Leserbrief zum Thema Schultüten

Auf meinen Schultüten-Beitrag von letzter Woche habe ich sehr viele Kommentare, Mails und Hinweise bekommen! 🙂

Manche Leser (aus allen Bundesländern) glauben ich übertreibe, manche haben sehr gelacht (auch aus allen Bundesländern) und viele Leser (meistens aus den neuen Bundesländern) bestätigen mir dass es genauso ist.

Meinen Lieblingskommentar veröffentliche ich Euch jetzt als Leserbrief, denn dadurch habe auch ich noch sehr viel gelernt. Das hätte ich mal als „Zugereiste“ in Sachsen vorher wissen sollen! 🙂

Anja T. schreibt:
„Ich verweise gern auf den Wikipedia-Eintrag zur Schultüte https://de.wikipedia.org/wiki/Schult%C3%BCte und dann sollte sich eigentlich keiner mehr wundern, dass gerade in Thüringen und Sachsen die Einschulung ein großes Ereignis für die Kinder und Familien ist. Dort gibt es die Tradition, den Schulanfang zu „versüßen“, nämlich bereits seit 1817. Die westlichen Bundesländer zogen erst nach 1950 wenigstens mit der Schultüte nach.

Nicht vergessen darf man auch, dass in den östlichen Bundesländern für gewöhnlich KEIN Gottesdienst zum Schulanfang dazugehört (dafür gibts die Feierstunde) und dass in Bayern und etlichen anderen Bundesländern dafür die Kommunion, die es im Osten eher selten gibt, als eben dieses große Brimborium zelebriert wird, wie im Osten die Einschulung.
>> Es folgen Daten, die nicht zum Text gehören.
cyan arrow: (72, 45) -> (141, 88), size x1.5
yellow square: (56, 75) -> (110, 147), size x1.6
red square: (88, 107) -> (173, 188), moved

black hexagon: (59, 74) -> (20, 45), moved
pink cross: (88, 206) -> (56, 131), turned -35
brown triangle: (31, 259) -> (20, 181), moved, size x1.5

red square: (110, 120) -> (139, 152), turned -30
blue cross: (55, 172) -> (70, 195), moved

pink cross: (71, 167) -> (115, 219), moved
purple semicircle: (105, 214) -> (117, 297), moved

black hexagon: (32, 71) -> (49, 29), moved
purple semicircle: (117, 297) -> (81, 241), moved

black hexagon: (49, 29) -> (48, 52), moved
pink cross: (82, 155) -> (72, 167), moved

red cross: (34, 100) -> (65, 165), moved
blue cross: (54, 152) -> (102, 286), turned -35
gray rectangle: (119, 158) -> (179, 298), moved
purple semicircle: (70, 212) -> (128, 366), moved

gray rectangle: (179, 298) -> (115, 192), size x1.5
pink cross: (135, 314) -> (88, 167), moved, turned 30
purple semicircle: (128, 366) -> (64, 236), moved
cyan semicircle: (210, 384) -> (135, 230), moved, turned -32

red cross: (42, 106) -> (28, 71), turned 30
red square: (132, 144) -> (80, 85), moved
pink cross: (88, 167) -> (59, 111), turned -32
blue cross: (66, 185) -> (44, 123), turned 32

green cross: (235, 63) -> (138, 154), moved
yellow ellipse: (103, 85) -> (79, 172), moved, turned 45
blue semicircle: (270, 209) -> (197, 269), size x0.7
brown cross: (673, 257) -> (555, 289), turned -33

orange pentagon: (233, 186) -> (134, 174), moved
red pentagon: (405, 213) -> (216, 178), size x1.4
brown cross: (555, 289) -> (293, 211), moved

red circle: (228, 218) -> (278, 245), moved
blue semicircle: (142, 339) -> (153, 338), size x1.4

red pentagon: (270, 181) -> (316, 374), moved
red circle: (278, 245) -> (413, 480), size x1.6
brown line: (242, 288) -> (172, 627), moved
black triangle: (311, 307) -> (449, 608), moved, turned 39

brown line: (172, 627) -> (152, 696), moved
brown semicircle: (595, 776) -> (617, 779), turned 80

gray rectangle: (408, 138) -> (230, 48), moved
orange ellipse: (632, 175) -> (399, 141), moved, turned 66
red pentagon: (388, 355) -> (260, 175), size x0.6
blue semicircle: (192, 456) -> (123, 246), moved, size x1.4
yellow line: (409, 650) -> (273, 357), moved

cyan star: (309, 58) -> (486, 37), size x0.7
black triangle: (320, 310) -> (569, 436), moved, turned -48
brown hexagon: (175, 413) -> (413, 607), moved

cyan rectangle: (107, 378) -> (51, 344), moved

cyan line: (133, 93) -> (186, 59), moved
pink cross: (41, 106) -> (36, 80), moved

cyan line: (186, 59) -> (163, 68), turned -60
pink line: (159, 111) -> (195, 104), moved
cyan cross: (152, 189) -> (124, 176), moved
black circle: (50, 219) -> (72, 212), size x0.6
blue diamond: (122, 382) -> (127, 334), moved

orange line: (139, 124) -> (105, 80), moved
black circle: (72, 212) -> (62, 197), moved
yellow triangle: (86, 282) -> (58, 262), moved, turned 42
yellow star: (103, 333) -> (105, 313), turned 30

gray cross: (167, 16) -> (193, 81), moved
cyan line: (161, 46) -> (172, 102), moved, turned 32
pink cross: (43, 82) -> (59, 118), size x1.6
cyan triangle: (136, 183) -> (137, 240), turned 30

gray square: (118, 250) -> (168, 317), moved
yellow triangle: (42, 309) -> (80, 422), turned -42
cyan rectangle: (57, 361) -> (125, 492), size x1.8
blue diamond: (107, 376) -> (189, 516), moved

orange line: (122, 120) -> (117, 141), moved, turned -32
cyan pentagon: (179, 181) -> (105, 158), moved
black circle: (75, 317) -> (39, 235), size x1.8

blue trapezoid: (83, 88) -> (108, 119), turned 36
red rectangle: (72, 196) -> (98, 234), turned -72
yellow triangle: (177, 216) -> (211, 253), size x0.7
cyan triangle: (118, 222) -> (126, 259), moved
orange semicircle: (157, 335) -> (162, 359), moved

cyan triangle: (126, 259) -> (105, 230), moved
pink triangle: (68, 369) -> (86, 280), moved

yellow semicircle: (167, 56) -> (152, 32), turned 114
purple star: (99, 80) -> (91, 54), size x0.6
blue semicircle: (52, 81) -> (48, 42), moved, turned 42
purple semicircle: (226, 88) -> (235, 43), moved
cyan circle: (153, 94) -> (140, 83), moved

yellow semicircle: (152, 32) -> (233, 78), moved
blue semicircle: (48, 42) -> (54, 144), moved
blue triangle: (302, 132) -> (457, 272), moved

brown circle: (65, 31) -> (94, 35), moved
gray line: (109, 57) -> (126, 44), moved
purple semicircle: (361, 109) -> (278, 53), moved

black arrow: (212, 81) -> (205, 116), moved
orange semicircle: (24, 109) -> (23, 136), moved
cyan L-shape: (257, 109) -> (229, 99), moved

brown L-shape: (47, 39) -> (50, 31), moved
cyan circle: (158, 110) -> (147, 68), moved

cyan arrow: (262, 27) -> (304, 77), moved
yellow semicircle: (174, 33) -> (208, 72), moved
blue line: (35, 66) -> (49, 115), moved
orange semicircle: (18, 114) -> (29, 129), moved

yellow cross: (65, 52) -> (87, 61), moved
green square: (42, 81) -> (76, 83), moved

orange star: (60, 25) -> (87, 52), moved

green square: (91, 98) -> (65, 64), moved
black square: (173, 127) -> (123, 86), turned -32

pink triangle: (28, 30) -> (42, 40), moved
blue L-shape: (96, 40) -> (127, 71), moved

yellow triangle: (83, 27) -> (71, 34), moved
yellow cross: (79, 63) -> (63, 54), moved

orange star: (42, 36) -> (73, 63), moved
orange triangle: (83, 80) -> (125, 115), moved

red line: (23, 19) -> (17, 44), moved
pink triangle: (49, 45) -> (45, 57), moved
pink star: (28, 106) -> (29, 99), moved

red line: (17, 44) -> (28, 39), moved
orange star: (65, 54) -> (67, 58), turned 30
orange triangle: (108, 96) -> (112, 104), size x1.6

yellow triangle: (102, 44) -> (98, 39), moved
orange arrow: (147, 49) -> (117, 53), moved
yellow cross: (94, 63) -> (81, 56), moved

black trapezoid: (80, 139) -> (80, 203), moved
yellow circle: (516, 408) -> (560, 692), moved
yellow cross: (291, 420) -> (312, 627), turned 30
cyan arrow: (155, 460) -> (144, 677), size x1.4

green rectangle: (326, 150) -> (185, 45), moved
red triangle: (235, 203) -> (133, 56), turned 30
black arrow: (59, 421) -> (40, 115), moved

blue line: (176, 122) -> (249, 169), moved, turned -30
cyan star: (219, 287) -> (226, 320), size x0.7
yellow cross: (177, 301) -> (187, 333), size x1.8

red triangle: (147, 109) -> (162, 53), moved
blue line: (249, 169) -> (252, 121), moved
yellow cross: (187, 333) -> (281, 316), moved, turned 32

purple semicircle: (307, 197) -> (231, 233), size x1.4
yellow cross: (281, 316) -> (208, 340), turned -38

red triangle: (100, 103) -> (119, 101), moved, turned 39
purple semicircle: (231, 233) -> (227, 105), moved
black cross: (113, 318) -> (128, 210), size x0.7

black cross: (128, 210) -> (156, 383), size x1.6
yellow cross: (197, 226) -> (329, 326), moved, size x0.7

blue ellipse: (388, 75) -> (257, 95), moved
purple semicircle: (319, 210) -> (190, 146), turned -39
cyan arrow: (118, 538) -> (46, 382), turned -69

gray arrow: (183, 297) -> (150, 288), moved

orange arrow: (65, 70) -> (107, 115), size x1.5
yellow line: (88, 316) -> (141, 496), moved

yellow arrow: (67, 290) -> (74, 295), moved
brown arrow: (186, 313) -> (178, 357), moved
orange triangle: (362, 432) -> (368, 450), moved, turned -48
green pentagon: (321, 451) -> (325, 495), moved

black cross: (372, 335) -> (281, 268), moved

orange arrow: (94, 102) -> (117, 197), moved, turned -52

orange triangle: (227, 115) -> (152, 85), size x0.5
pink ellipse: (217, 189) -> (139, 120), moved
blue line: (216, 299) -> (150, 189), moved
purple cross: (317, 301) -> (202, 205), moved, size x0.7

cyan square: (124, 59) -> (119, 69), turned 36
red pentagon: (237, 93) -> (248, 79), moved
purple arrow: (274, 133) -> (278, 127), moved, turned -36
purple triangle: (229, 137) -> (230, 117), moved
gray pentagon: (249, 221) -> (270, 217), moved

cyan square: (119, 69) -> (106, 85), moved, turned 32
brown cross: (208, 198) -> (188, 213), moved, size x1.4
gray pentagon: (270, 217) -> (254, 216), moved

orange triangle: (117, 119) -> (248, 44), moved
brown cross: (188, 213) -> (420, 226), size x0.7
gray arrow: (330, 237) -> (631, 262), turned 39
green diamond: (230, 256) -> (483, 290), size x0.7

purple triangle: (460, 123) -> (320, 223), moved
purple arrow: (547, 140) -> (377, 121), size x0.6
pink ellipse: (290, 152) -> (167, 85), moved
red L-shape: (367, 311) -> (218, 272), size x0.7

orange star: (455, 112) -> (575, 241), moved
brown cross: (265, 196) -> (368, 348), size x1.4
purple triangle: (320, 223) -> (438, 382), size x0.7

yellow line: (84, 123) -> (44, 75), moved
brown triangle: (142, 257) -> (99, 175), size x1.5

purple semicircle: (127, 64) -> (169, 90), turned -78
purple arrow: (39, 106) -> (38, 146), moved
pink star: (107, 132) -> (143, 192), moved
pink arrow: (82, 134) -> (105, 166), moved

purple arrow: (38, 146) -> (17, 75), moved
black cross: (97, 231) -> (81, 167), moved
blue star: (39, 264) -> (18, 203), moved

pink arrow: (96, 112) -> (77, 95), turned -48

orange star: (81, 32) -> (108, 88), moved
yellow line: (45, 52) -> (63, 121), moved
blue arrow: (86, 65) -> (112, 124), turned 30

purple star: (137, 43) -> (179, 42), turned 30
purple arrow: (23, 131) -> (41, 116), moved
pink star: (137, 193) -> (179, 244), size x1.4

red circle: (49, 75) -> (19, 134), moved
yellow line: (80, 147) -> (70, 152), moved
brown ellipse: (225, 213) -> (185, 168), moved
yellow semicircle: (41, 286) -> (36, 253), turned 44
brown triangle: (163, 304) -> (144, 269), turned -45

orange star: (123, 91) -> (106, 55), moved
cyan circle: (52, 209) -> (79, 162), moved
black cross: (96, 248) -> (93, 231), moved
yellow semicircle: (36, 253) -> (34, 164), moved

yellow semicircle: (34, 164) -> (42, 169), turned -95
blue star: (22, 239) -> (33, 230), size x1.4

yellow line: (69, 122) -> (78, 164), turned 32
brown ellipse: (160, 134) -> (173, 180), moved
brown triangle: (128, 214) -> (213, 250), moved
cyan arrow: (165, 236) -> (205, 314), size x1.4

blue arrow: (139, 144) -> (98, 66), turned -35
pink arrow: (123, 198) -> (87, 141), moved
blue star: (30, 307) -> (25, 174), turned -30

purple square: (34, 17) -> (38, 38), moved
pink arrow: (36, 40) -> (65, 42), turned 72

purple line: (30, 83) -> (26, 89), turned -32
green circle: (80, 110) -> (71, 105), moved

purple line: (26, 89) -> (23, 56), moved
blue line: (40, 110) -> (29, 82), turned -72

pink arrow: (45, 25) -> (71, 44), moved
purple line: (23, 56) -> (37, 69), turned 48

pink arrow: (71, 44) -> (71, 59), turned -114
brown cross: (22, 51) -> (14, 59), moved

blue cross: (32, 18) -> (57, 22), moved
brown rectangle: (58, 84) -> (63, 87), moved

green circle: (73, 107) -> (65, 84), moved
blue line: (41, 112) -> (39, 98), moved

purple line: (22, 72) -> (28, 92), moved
Ich selbst wurde vor ziemlich genau 40 Jahren in Jena/Thüringen eingeschult und kann mich heute noch daran erinnern, denn es war toll. Mein Sohn wurde ebenfalls in Thüringen eingeschult und es war toll. Die Schultüte war ein großes Geheimnis, denn auch das gehört zur Tradition (und nein, sie ist, auch wenn sie größer ist als im Westen, nicht nur mit Süßkram gefüllt, sondern mit allem, was in der Schule so gebraucht wird, Malzeug, Sportsachen usw., und das wiegt nunmal). Der Tradition nach bekommen die zukünftigen Schulanfänger bei einem Schulbesuch im Frühjahr vor der Einschulung den Zuckertütenbaum präsentiert, ein Bäumchen voll mit ganz kleinen Schultüten. Die Geschichte dazu ist, dass diese kleinen Tüten nun wachsen müssen bis zum Sommer/Herbst und wenn sie groß genug sind, ist Zeit für die Einschulung. Dann werden sie vom Lehrer „geerntet“ und an die Schulanfänger übergeben.

So geschehen bei mir und später auch beim Sohn, jedes Kind wurde von der Lehrerin persönlich in der Schule begrüßt und bekam die (von den Eltern heimlich befüllte und heimlich in die Schule geschaffte) Schultüte überreicht. Danach gabs Mittagessen im Lokal mit Eltern, Geschwistern, Großeltern. Danach zu Hause Grillfest mit dem Rest der Familie, Onkel, Tanten, Cousinen. Die engsten Nachbarn brachten kleine Aufmerksamkeiten mit Schulbezug vorbei, ein Buch, ein paar Stifte, nichts großes. Da die Einschulung Samstag war, gab es reichlich Zeit zum Bestaunen und Bespielen des Schultüteninhalts, zum Feiern und länger aufbleiben, und am Montag drauf begann dann „der Ernst des Lebens“.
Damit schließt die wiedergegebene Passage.